I have an unusual problem - as a teenager I wrote some embarassing posts asking for help with kernel compilation on the FreeBSD mailing list. I was stupid enough to sign it with my real name and now people make jokes about it in my work.  :r  I really have enough of it. I succesfully removed the posts from mailing list mirrors on the web, but they periodicaly copy everything from the main list hosted by FreeBSD. So the only way is to delete it from here. I tried to contact kuriyama@FreeBSD.org asking for help with no response. 

Do you have any ideas how to remove my personal info?


----------



## worldi (Jan 14, 2014)

Removing such data from the Internet is not possible. There are thousands of people who received copies of your posts and every single one of them might set up a new mailing list mirror at any time.

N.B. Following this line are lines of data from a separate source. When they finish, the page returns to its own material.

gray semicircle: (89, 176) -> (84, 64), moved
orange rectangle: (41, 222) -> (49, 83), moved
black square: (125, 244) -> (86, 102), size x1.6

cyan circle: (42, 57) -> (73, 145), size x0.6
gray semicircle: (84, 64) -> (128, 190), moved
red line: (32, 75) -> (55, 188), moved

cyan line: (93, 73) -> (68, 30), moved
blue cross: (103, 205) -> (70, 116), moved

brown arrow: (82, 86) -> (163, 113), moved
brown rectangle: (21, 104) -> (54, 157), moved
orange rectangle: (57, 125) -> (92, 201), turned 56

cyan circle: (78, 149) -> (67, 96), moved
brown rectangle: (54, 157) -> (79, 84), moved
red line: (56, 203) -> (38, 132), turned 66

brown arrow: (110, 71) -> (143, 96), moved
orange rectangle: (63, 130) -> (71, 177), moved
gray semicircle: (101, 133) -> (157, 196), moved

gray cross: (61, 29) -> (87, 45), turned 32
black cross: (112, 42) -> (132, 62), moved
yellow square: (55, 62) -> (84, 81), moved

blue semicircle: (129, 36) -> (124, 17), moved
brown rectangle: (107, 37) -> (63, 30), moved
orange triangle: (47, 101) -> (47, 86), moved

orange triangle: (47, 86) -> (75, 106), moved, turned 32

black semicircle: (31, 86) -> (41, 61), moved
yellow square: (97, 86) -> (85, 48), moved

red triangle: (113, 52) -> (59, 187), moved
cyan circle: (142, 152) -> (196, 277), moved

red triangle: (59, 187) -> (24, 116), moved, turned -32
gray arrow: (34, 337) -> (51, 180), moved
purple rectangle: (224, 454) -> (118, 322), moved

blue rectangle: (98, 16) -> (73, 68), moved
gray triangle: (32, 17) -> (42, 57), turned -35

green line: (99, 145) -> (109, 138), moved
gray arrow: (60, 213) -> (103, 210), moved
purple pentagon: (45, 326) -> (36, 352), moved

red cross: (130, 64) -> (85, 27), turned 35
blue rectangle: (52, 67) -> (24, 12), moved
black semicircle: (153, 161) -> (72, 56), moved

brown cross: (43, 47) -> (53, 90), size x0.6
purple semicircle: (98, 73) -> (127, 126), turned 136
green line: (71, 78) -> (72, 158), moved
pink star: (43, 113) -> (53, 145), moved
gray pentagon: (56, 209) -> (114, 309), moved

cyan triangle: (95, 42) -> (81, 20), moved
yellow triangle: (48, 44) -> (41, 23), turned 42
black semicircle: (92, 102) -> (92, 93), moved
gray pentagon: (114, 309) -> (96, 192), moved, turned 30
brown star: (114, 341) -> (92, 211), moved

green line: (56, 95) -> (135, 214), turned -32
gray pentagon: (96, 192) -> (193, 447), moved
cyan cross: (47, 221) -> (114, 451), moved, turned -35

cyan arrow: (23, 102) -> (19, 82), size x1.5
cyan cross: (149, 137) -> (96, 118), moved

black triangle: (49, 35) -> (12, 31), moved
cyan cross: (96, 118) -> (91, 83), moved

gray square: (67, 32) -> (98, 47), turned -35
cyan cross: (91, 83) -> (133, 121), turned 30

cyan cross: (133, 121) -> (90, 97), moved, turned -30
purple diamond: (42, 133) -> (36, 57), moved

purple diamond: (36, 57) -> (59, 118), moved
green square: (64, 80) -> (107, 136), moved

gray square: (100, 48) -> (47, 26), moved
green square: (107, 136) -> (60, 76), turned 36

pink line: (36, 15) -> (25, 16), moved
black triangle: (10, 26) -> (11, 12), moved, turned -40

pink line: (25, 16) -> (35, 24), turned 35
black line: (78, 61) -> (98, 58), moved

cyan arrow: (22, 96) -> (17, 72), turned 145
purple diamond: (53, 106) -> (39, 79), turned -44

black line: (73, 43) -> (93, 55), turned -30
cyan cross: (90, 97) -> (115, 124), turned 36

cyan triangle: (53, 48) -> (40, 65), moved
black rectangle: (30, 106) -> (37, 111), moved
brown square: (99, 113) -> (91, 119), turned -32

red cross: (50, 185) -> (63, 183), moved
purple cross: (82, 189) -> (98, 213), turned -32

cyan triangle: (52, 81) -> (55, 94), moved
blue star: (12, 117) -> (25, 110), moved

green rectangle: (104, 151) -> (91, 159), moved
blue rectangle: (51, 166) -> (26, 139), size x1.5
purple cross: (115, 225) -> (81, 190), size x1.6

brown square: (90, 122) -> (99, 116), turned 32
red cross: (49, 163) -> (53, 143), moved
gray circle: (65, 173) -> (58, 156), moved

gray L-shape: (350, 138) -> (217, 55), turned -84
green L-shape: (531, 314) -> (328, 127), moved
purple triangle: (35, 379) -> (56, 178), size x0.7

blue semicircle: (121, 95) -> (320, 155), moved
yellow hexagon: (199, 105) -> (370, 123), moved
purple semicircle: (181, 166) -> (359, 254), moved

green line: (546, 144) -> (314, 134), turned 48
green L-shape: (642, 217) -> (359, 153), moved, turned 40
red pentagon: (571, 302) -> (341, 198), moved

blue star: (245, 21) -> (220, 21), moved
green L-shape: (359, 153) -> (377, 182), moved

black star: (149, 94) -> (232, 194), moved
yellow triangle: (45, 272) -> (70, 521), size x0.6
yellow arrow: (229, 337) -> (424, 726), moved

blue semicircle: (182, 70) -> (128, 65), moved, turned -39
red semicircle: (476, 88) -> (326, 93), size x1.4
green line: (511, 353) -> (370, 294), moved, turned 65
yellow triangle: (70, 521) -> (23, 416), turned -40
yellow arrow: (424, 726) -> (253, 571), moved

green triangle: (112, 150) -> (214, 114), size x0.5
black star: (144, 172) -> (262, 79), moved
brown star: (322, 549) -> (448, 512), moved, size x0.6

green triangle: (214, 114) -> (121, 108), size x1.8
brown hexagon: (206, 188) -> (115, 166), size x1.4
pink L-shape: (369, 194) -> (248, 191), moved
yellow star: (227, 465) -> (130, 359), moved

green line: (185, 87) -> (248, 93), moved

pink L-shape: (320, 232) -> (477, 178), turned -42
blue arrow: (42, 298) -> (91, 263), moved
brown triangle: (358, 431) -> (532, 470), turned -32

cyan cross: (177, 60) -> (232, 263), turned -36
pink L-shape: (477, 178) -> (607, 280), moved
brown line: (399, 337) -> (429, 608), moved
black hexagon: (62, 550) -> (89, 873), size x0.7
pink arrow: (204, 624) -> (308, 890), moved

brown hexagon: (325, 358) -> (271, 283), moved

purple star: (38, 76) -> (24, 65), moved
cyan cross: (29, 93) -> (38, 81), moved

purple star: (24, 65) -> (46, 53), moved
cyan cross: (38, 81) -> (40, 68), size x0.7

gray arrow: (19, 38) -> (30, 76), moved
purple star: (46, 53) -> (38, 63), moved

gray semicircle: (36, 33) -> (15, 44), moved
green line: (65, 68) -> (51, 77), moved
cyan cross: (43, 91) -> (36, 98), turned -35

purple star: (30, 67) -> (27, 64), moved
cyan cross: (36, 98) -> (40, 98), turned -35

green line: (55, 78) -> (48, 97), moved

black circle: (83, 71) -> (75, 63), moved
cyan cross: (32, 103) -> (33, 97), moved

The real problem is not that you've posted something to a mailing list but that your coworkers are idiots.


----------



## bbrock (Jan 14, 2014)

I understand that it might be never possible to delete it from everyone. But I believe it is possible to 1) remove the source info 2) ask people to remove the copies. I succeeded with 2), there are currently only a couple of mirrors on the google left. The problem is 1) . And it is not very likely that someone will suddenly dig up the old hdd and put some messages from 2000 on the web. So I am willing to take a risk.

And yes, I know that my coworkers are idiots, but I generally like my job and don*'*t want to change it.

Anyone know how to effectively reach FreeBSD mailing list admins?


----------



## ShelLuser (Jan 14, 2014)

Sorry if I'm side-tracking the thread a bit (not my sole intention) but I don't understand the problem. I mean; hasn't the damage already been done? Your co-workers already know about those posts, they're already teasing you, so I don't understand how removing that information is going to change things.

In fact; I think you should reconsider. Think about it: if those guys are really the "teenager-minded" people you claim them to be, then going over all this trouble to make this work is most likely only going to fuel their efforts even more. I can picture it now:



			
				ShelLuser's imagination said:
			
		

> Ah, so you removed your stuff from the Innernets eh? Welcome to the age of backups! Guys, you got to read this! You know what? I'll mail this copy to the whole department; they'll have a blast!


_That_ is a serious risk here in my opinion, because by going through all this trouble you're basically admitting to them that you're affected by their childish behaviour. And that is usually just the signal some of those immature people need.

Just my 2 cents.


----------



## SirDice (Jan 15, 2014)

Whenever I've made a stupid post (and believe me after being on the internet for more than a decade I've had quite a few) I try to "bury" it with lots of other good posts. If the good posts outnumber the stupid ones it'll be much harder to find and it won't be so likely it'll come on top of a Google search.


----------



## zspider (Jan 24, 2014)

Better just to leave it alone, you'll just make it harder on yourself if they figure out it bothers you. Reminds me of what my friend said when stupid kids were flinging carrots at us in the high school common and one landed in between us.


----------



## nanotek (Jan 24, 2014)

You may have some legal grounds to demand removal of your posts under IP laws.


----------